その中から、いま評判の「いい車」に試乗してみた。
今回は、メルセデス・ベンツ A200dとBMW 320dの2台を紹介する。
振動を最小限に抑え、力強く走る ディーゼルエンジン搭載の小型車
メルセデス・ベンツ/A200d
【歴史】Aクラス(初期型) 1997~2005年
欧州の自動車アセスメント「Euro NCAP」(ユーロエヌキャップ)で最高位の評価(5つ星)を獲得(2018年)。本特集で紹介する中でも随一の安全性能を誇る。
座ると、大ぶりな座席が背中とお尻を包み込むように受け止める。走ってみると、高速道路で凸凹の継ぎ目を越えるときなどに、車体やサスペンションの質の良さに気づく。ゆったりと衝撃を吸収し、まるで大型の高級車に乗っているかのような乗り心地だ。

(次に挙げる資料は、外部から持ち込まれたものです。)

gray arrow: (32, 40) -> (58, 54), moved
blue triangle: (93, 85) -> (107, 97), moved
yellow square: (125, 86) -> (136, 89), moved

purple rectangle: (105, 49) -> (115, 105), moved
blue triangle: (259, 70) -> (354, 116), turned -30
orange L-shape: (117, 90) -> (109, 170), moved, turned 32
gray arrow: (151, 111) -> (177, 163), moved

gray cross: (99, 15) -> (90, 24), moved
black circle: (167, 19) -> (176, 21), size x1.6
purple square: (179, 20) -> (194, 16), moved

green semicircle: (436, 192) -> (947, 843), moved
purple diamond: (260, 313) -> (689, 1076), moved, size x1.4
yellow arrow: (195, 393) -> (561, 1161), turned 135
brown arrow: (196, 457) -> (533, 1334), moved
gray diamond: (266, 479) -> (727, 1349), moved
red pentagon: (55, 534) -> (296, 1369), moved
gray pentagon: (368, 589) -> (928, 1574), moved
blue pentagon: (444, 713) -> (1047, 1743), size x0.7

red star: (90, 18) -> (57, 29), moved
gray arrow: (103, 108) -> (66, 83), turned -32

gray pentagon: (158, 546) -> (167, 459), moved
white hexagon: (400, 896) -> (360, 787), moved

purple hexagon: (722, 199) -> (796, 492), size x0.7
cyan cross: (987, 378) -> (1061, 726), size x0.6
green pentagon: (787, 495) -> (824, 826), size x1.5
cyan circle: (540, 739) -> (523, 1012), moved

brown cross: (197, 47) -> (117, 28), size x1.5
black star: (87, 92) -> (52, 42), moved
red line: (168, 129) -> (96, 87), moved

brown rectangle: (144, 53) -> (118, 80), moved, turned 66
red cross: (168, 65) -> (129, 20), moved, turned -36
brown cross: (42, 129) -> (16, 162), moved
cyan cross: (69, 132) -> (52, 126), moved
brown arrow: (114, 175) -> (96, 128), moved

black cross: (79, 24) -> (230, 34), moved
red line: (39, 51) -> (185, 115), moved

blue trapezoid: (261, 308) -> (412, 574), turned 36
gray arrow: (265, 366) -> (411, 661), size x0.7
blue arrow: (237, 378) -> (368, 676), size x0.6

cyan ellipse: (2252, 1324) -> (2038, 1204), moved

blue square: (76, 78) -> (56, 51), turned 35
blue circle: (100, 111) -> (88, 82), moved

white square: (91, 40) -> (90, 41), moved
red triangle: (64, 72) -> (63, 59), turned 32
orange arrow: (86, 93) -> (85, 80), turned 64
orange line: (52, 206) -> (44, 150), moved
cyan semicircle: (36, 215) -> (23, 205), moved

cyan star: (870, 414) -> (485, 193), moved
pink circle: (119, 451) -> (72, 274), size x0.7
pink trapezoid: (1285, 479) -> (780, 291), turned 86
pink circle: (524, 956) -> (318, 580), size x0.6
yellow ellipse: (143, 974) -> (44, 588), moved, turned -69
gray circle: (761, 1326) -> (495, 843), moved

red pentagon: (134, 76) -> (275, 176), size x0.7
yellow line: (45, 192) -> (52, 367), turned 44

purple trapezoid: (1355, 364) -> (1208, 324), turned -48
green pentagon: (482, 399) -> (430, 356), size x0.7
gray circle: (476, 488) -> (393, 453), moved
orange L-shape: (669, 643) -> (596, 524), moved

ところで、小型車なのに、なぜディーゼルエンジン搭載なのか。
ディーゼルの特徴は、力強さにある。ガソリンエンジンよりも低いエンジン回転域から力(トルク)を発揮できるため、ほんの少しアクセルを踏むだけで、力強く加速。高速道路でも、低回転数のままで運転でき、振動が少ないので、長距離走行でも疲れにくい。
特筆すべきは、小回りが利くこと。車庫入れで切り返すことも少なく、住宅街の路地も走りやすい。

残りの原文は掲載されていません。